Don't get me wrong, Anatomy Of A Murder is the better film, but Twilight Of Honor is the Noir-er one. It only makes me speculate how much better (from a Noir point of view, of course) both films may have been had former had flashbacks of Laura Manion's (Lee Remick) encounter with Barney, and the later had a more accomplished late Classic Film Noir actor in the lead. Better yet the film would have been even more up to date if it was told from the Browns POV from the get go. This film needed more Adams, Heatherton, Buttram, New Mexico, West Texas, and less everyone else.

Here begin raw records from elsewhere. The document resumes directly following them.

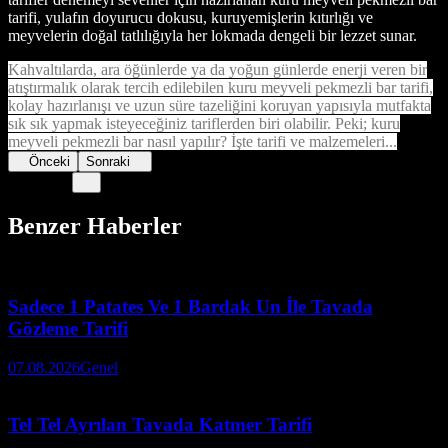
tarifi, yulafın doyurucu dokusu, kuruyemişlerin kıtırlığı ve
meyvelerin doğal tatlılığıyla her lokmada dengeli bir lezzet sunar.
Kahvaltılarda, ara öğünlerde ya da yoğun günlerde enerji veren bir
atıştırmalık olarak tercih edilebilen kuru meyveli pekmezli bar tarifi,
kolay hazırlanışı ve uzun süre tazeliğini koruyan yapısıyla mutfakta
sık sık yapmak isteyeceğiniz tariflerden biri olabilir. Peki; kuru
meyveli pekmezli bar nasıl yapılır? İşte tarifi ve malzemeleri...
Önceki
Sonraki
Benzer Haberler
Sadece 1 Patates Ve 1 Bardak Un İle Tavada
Gözleme Tarifi
07.08.2026
Genel
Tel Tel Ayrılan Tavada Katmer Tarifi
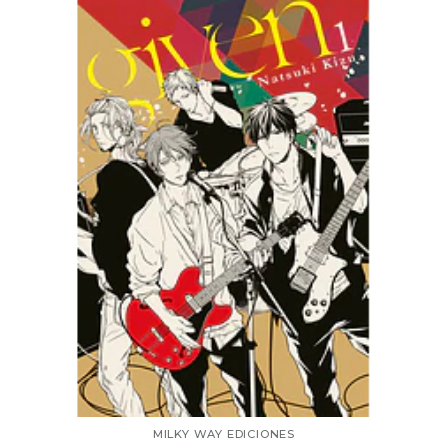
MILKY WAY EDICIONES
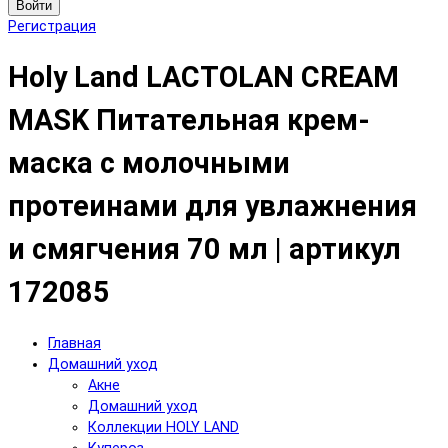
Войти
Регистрация
Holy Land LACTOLAN CREAM
MASK Питательная крем-
маска с молочными
протеинами для увлажнения
и смягчения 70 мл | артикул
172085
Главная
Домашний уход
Акне
Домашний уход
Коллекции HOLY LAND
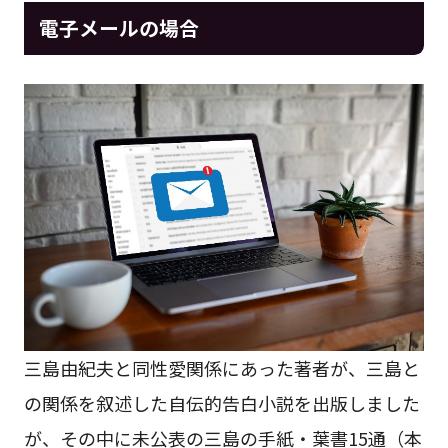
電子メールの場合
三島由紀夫と同性愛関係にあった著者が、三島と
の関係を叙述した自伝的告白小説を出版しました
が、その中に未公表の三島の手紙・葉書15通（本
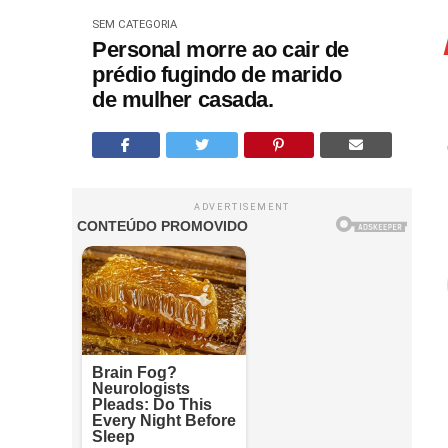
SEM CATEGORIA
Personal morre ao cair de
prédio fugindo de marido
de mulher casada.
ADVERTISEMENT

The soundtrack was adequate nothing special, however all the sequences showing Laura-Mae dancing at the juke box would have been much better if they had used actual hits from the time, i.e., Blue Velvet/Bobby Vinton, Sugar Shack/Jimmy Gilmer And The Fireballs, The Lion Sleeps Tonight/The Tokens, etc., etc., rather than the elevator type music that was used. Screencaps are from the Warner's Archive Collection DVD 7/10.